Un modèle de drone Euro-Hawk présenté au ministre allemand de la Défense, au centre.

Un modèle de drone Euro-Hawk présenté au ministre allemand de la Défense, au centre. - -

Le ministre allemand de la Défense, Thomas de Maizière, était entendu, ce mercredi 5 juin, par le Parlement, dans l'affaire des drones Euro Hawk. Les dépenses engagées sont excessives pour l’opinion publique.

L’Euro Hawk n’est décidément pas très de voler. Mi-mai, l’Allemagne avait annoncé qu’elle arrêtait là les frais, après avoir investi 500 millions d’euros, en pure perte, dans ce projet de drones européens, lancé en 2001.

Ce mercredi 5 juin, le ministre allemande de la Défense, Thomas de Maizière, était auditionné devant le Bundestag à propos de sa responsabilité dans cet échec, que la presse allemande n’a pas hésité à baptiser "la débâcle des drones".

Pas de certification pour la version modifiée par EADS

Les Euro-Hawk sont une version modifiée par EADS des drones Global Hawk, fabriqués par l’Américain Northtrop Grumman, et dont est équipée l’armée américaine. Le ministre allemand de la Défense avait expliqué, le 14 mai dernier, que le projet serait finalement abandonné. Le modèle Euro Hawk ne pouvait pas être certifié par les autorités aériennes européennes.

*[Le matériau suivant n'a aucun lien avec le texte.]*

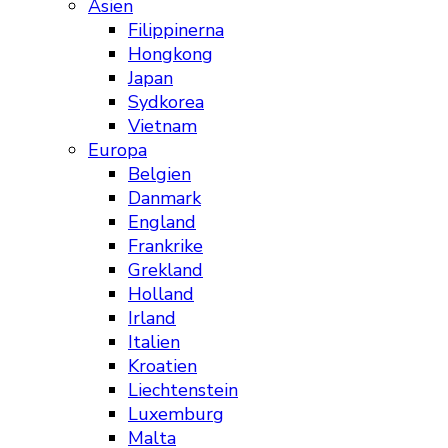
Asien
Filippinerna
Hongkong
Japan
Sydkorea
Vietnam
Europa
Belgien
Danmark
England
Frankrike
Grekland
Holland
Irland
Italien
Kroatien
Liechtenstein
Luxemburg
Malta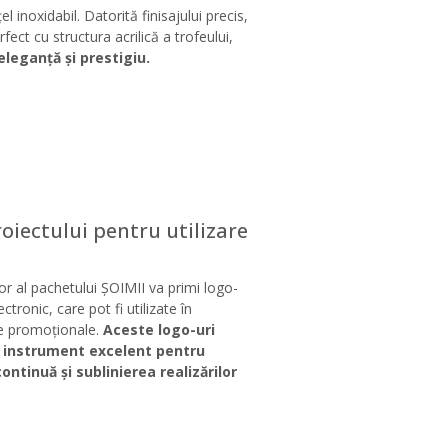
el inoxidabil. Datorită finisajului precis,
fect cu structura acrilică a trofeului,
leganță și prestigiu.
oiectului pentru utilizare
or al pachetului ȘOIMII va primi logo-
ectronic, care pot fi utilizate în
le promoționale.
Aceste logo-uri
n instrument excelent pentru
ntinuă și sublinierea realizărilor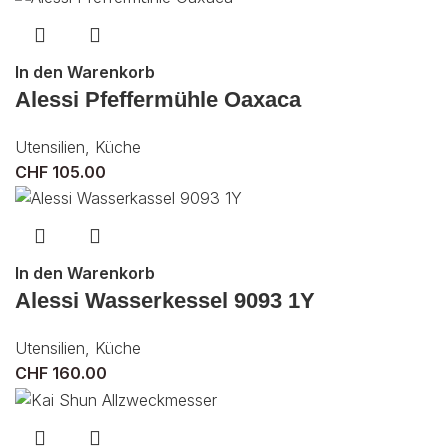
In den Warenkorb
Alessi Pfeffermühle Oaxaca
Utensilien
,
Küche
CHF
105.00
In den Warenkorb
Alessi Wasserkessel 9093 1Y
Utensilien
,
Küche
CHF
160.00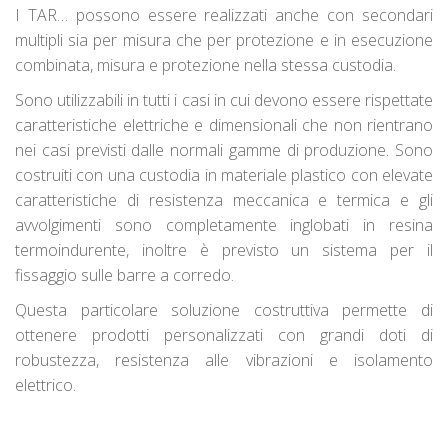
I TAR… possono essere realizzati anche con secondari
multipli sia per misura che per protezione e in esecuzione
combinata, misura e protezione nella stessa custodia.
Sono utilizzabili in tutti i casi in cui devono essere rispettate
caratteristiche elettriche e dimensionali che non rientrano
nei casi previsti dalle normali gamme di produzione. Sono
costruiti con una custodia in materiale plastico con elevate
caratteristiche di resistenza meccanica e termica e gli
avvolgimenti sono completamente inglobati in resina
termoindurente, inoltre è previsto un sistema per il
fissaggio sulle barre a corredo.
Questa particolare soluzione costruttiva permette di
ottenere prodotti personalizzati con grandi doti di
robustezza, resistenza alle vibrazioni e isolamento
elettrico.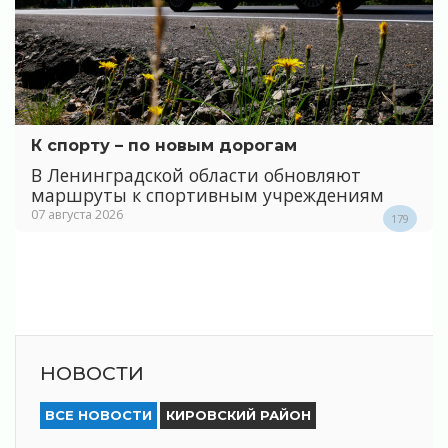
К спорту – по новым дорогам
В Ленинградской области обновляют
маршруты к спортивным учреждениям
07 августа 2026
179
НОВОСТИ
ВСЕ НОВОСТИ
КИРОВСКИЙ РАЙОН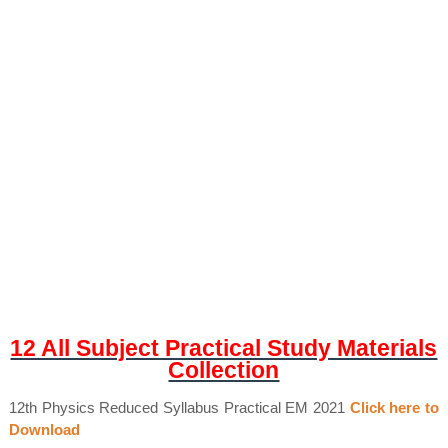
12 All Subject Practical Study Materials
Collection
12th Physics Reduced Syllabus Practical EM 2021
Click here to
Download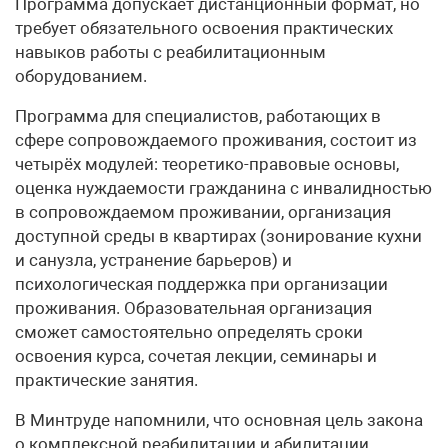
Программа допускает дистанционный формат, но
требует обязательного освоения практических
навыков работы с реабилитационным
оборудованием.
Программа для специалистов, работающих в
сфере сопровождаемого проживания, состоит из
четырёх модулей: теоретико-правовые основы,
оценка нуждаемости гражданина с инвалидностью
в сопровождаемом проживании, организация
доступной среды в квартирах (зонирование кухни
и санузла, устранение барьеров) и
психологическая поддержка при организации
проживания. Образовательная организация
сможет самостоятельно определять сроки
освоения курса, сочетая лекции, семинары и
практические занятия.
В Минтруде напомнили, что основная цель закона
о комплексной реабилитации и абилитации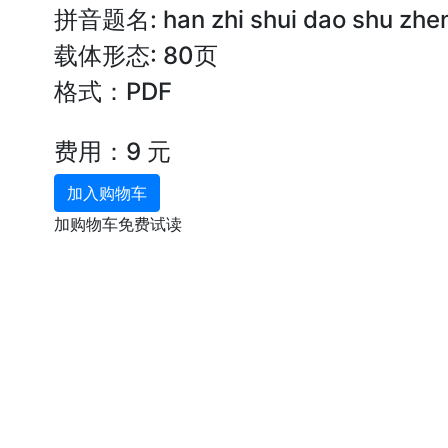
拼音题名: han zhi shui dao shu zhe
载体形态: 80页
格式：PDF
费用：9 元
加入购物车
加购物车免费试读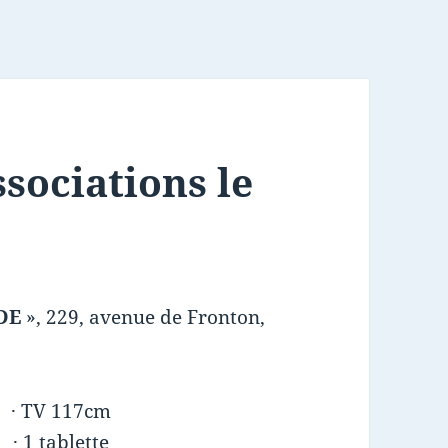
sociations le
DE
», 229, avenue de Fronton,
· TV 117cm
· 1 tablette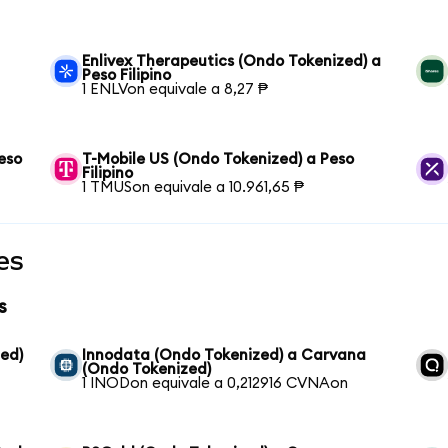
Enlivex Therapeutics (Ondo Tokenized) a
Peso Filipino
1 ENLVon equivale a 8,27 ₱
eso
T-Mobile US (Ondo Tokenized) a Peso
Filipino
1 TMUSon equivale a 10.961,65 ₱
es
s
zed)
Innodata (Ondo Tokenized) a Carvana
(Ondo Tokenized)
1 INODon equivale a 0,212916 CVNAon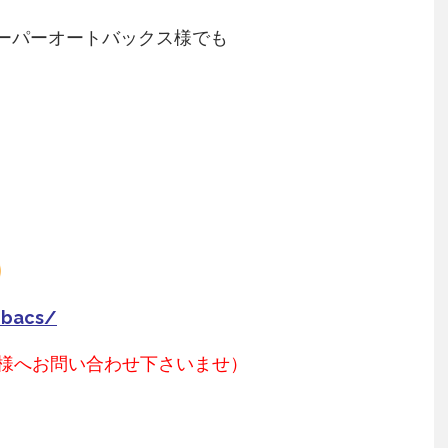
スーパーオートバックス様でも
obacs/
様へお問い合わせ下さいませ）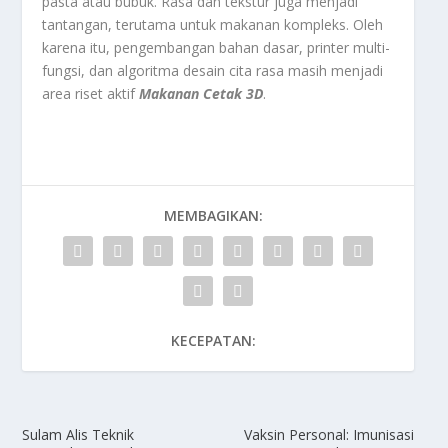
pasta atau bubuk. Rasa dan tekstur juga menjadi
tantangan, terutama untuk makanan kompleks. Oleh
karena itu, pengembangan bahan dasar, printer multi-
fungsi, dan algoritma desain cita rasa masih menjadi
area riset aktif
Makanan Cetak 3D
.
MEMBAGIKAN:
KECEPATAN:
Sulam Alis Teknik
Vaksin Personal: Imunisasi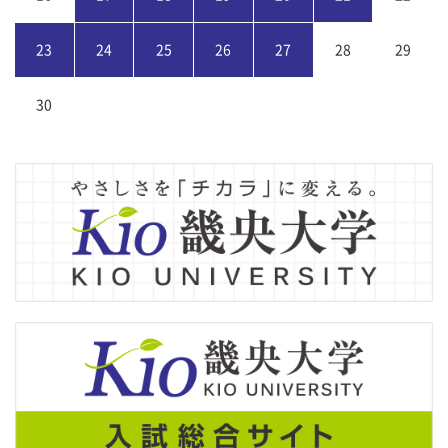
23
24
25
26
27
28
29
30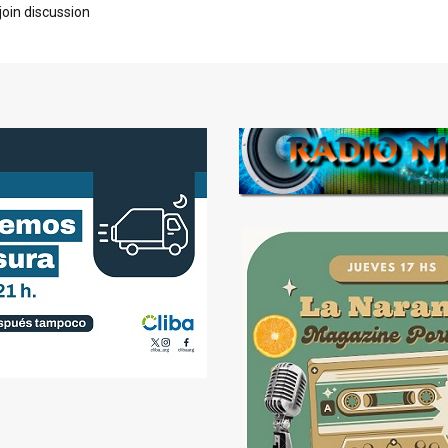
join discussion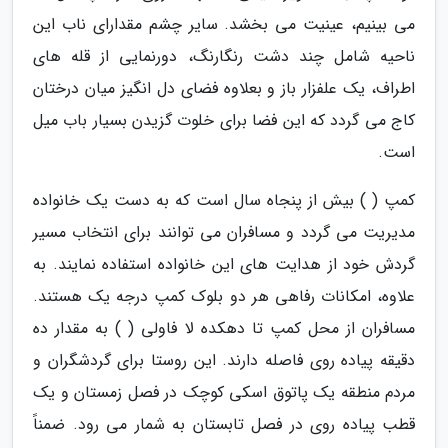
می بینیم، عینیت می بخشد. سایر چشم مقدارای ناب این
ناحیه شامل چند دشت رنگارنگ، دورنمایی از قله های
اطراف، یک علفزار باز و بعلاوه فضای دل انگیز میان درختان
کاج می گردد که این فضا برای خلوت گزیدن بسیار باب میل
است.
کمپ ( ) بیش از پنجاه سال است که به دست یک خانواده
مدیریت می گردد و مسافران می توانند برای انتخاب مسیر
گردش خود از هدایت های این خانواده استفاده نمایند. به
علاوه، امکانات رفاهی هر دو بلوک کمپ درجه یک هستند.
مسافران از محل کمپ تا دهکده لا فاولی ( ) به مقدار ده
دقیقه پیاده روی فاصله دارند. این روستا برای گردشگران و
مردم منطقه یک پاتوق اسکی کوچک در فصل زمستان و یک
قطب پیاده روی در فصل تابستان به شمار می رود. ضمناً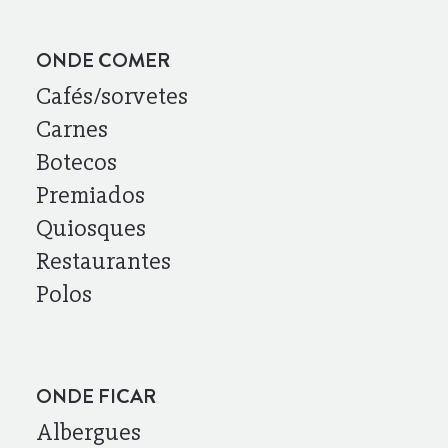
ONDE COMER
Cafés/sorvetes
Carnes
Botecos
Premiados
Quiosques
Restaurantes
Polos
ONDE FICAR
Albergues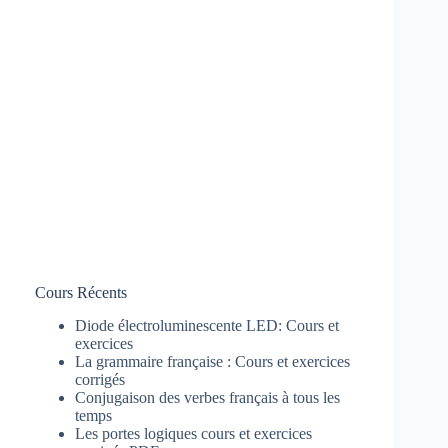
Cours Récents
Diode électroluminescente LED: Cours et
exercices
La grammaire française : Cours et exercices
corrigés
Conjugaison des verbes français à tous les
temps
Les portes logiques cours et exercices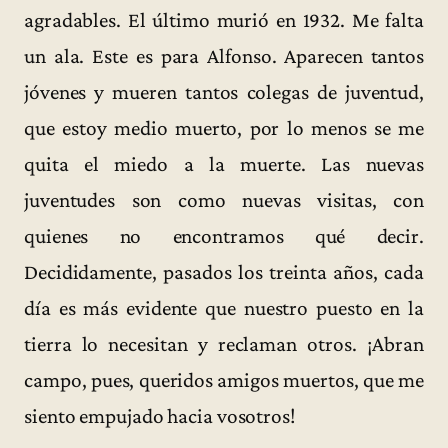
agradables. El último murió en 1932. Me falta
un ala. Este es para Alfonso. Aparecen tantos
jóvenes y mueren tantos colegas de juventud,
que estoy medio muerto, por lo menos se me
quita el miedo a la muerte. Las nuevas
juventudes son como nuevas visitas, con
quienes no encontramos qué decir.
Decididamente, pasados los treinta años, cada
día es más evidente que nuestro puesto en la
tierra lo necesitan y reclaman otros. ¡Abran
campo, pues, queridos amigos muertos, que me
siento empujado hacia vosotros!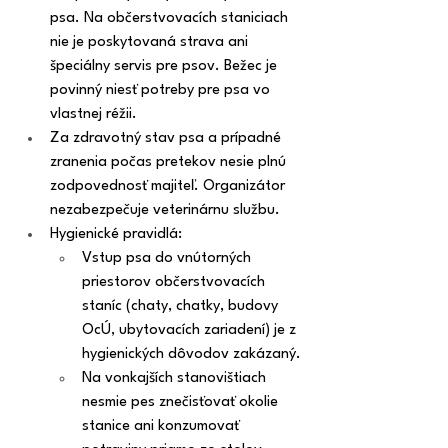
psa. Na občerstvovacích staniciach 
nie je poskytovaná strava ani 
špeciálny servis pre psov. Bežec je 
povinný niesť potreby pre psa vo 
vlastnej réžii.
Za zdravotný stav psa a prípadné 
zranenia počas pretekov nesie plnú 
zodpovednosť majiteľ. Organizátor 
nezabezpečuje veterinárnu službu.
Hygienické pravidlá:
Vstup psa do vnútorných 
priestorov občerstvovacích 
staníc (chaty, chatky, budovy 
OcÚ, ubytovacích zariadení) je z 
hygienických dôvodov zakázaný.
Na vonkajších stanovištiach 
nesmie pes znečisťovať okolie 
stanice ani konzumovať 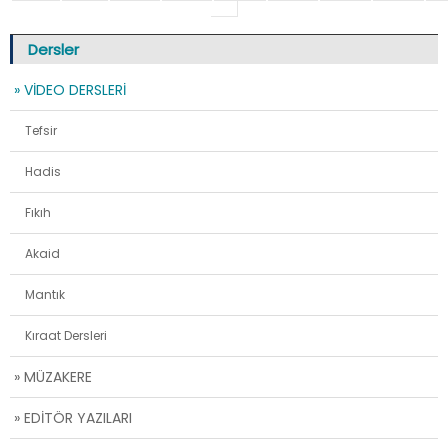
Dersler
» VİDEO DERSLERİ
Tefsir
Hadis
Fıkıh
Akaid
Mantık
Kıraat Dersleri
» MÜZAKERE
» EDİTÖR YAZILARI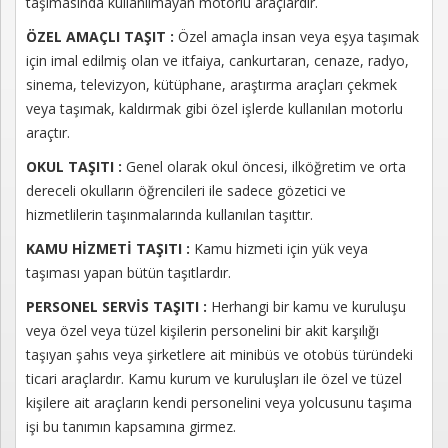
taşımasında kullanılmayan motorlu araçlardır.
Kayıt
ÖZEL AMAÇLI TAŞIT :
Özel amaçla insan veya eşya taşımak
için imal edilmiş olan ve itfaiya, cankurtaran, cenaze, radyo,
İletişim
sinema, televizyon, kütüphane, araştırma araçları çekmek
veya taşımak, kaldırmak gibi özel işlerde kullanılan motorlu
araçtır.
OKUL TAŞITI :
Genel olarak okul öncesi, ilköğretim ve orta
dereceli okulların öğrencileri ile sadece gözetici ve
hizmetlilerin taşınmalarında kullanılan taşıttır.
KAMU HİZMETİ TAŞITI :
Kamu hizmeti için yük veya
taşıması yapan bütün taşıtlardır.
PERSONEL SERVİS TAŞITI :
Herhangi bir kamu ve kuruluşu
veya özel veya tüzel kişilerin personelini bir akit karşılığı
taşıyan şahıs veya şirketlere ait minibüs ve otobüs türündeki
ticari araçlardır. Kamu kurum ve kuruluşları ile özel ve tüzel
kişilere ait araçların kendi personelini veya yolcusunu taşıma
işi bu tanımın kapsamına girmez.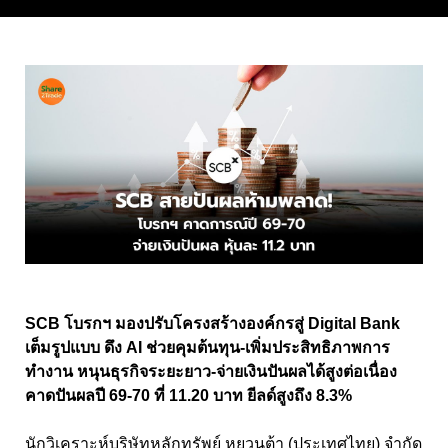
SCB โบรกฯ มองปรับโครงสร้างองค์กรสู่ Digital Bank
เต็มรูปแบบ ดึง AI ช่วยคุมต้นทุน-เพิ่มประสิทธิภาพการ
ทำงาน หนุนธุรกิจระยะยาว-จ่ายเงินปันผลได้สูงต่อเนื่อง
คาดปันผลปี 69-70 ที่ 11.20 บาท ยีลด์สูงถึง 8.3%
นักวิเคราะห์บริษัทหลักทรัพย์ หยวนต้า (ประเทศไทย) จำกัด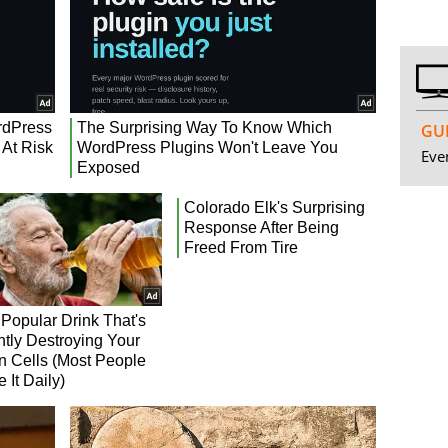
GUI
Even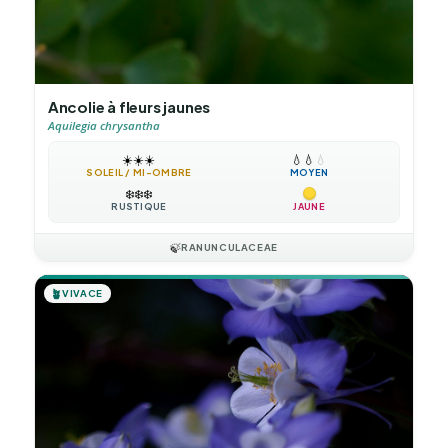
Ancolie à fleurs jaunes
Aquilegia chrysantha
☀️
☀️
☀️
💧
💧
💧
SOLEIL / MI-OMBRE
MOYEN
❄️
❄️
❄️
RUSTIQUE
JAUNE
🍃
RANUNCULACEAE
🪴
VIVACE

Ces drones de reconnaissance n’étaient pas équipés d’un système anticollision avec les avions de ligne, et la mise aux normes aurait coûté entre 500 et 600 millions d’euros supplémentaires, selon Berlin, sans garantie d’obtenir la certification au final.

La presse allemande affirme que des membres du ministère savaient le projet condamné depuis début 2012 et il est reproché au ministre de ne pas avoir interrompu le programme plus tôt.

"Je n'ai pas été suffisamment informé"

Thomas de Maizière a nié toute responsabilité personnelle et a rejeté la faute sur ses conseillers, qui ne l’auraient pas tenu au courant assez tôt des problèmes de l’Euro-Hawk. "Je n’ai pas été suffisamment informé" : voilà la ligne de défense présentée par le ministre allemand, ce mercredi 5 juin.

La pilule reste dure à avaler pour un pays adepte de la rigueur budgétaire, et pourrait avoir des répercussions sur l’avenir politique de Thomas de Maizière, parfois pressenti pour succéder à Angela Merkel à la tête des chrétiens-démocrates.

Un commande à venir, avec Israël ou les Etats-Unis

Comble du comble, mercredi 29 mai, le gouvernement allemand avait annoncé le possible achat de 16 drones étrangers, pour équiper son armée à partir de 2016. Les discussions sont en cours avec Israel et les Etats-unis.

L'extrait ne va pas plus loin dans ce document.